• What is expected: Would you restate the entries below word for word, leaving out the images?

─── Available data

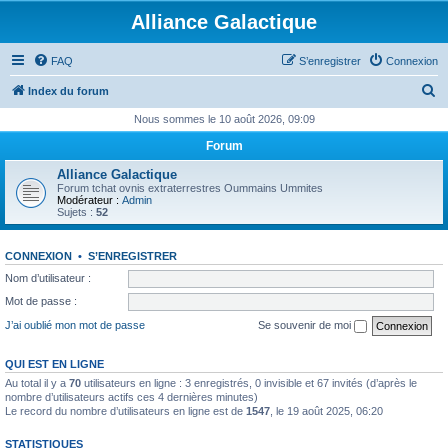
Alliance Galactique
FAQ
S’enregistrer
Connexion
R
Index du forum
e
Nous sommes le 10 août 2026, 09:09
c
Forum
h
Alliance Galactique
e
Forum tchat ovnis extraterrestres Oummains Ummites
Modérateur :
Admin
r
Sujets :
52
c
CONNEXION
•
S’ENREGISTRER
h
Nom d’utilisateur :
e
Mot de passe :
r
J’ai oublié mon mot de passe
Se souvenir de moi
QUI EST EN LIGNE
Au total il y a
70
utilisateurs en ligne : 3 enregistrés, 0 invisible et 67 invités (d’après le
nombre d’utilisateurs actifs ces 4 dernières minutes)
Le record du nombre d’utilisateurs en ligne est de
1547
, le 19 août 2025, 06:20
STATISTIQUES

──────

• Exercise result:
Alliance Galactique
FAQ
S’enregistrer
Connexion
R
Index du forum
e
Nous sommes le 10 août 2026, 09:09
c
Forum
h
Alliance Galactique
e
Forum tchat ovnis extraterrestres Oummains Ummites
Modérateur :
Admin
r
Sujets :
52
c
CONNEXION
•
S’ENREGISTRER
h
Nom d’utilisateur :
e
Mot de passe :
r
J’ai oublié mon mot de passe
Se souvenir de moi
QUI EST EN LIGNE
Au total il y a
70
utilisateurs en ligne : 3 enregistrés, 0 invisible et 67 invités (d’après le
nombre d’utilisateurs actifs ces 4 dernières minutes)
Le record du nombre d’utilisateurs en ligne est de
1547
, le 19 août 2025, 06:20
STATISTIQUES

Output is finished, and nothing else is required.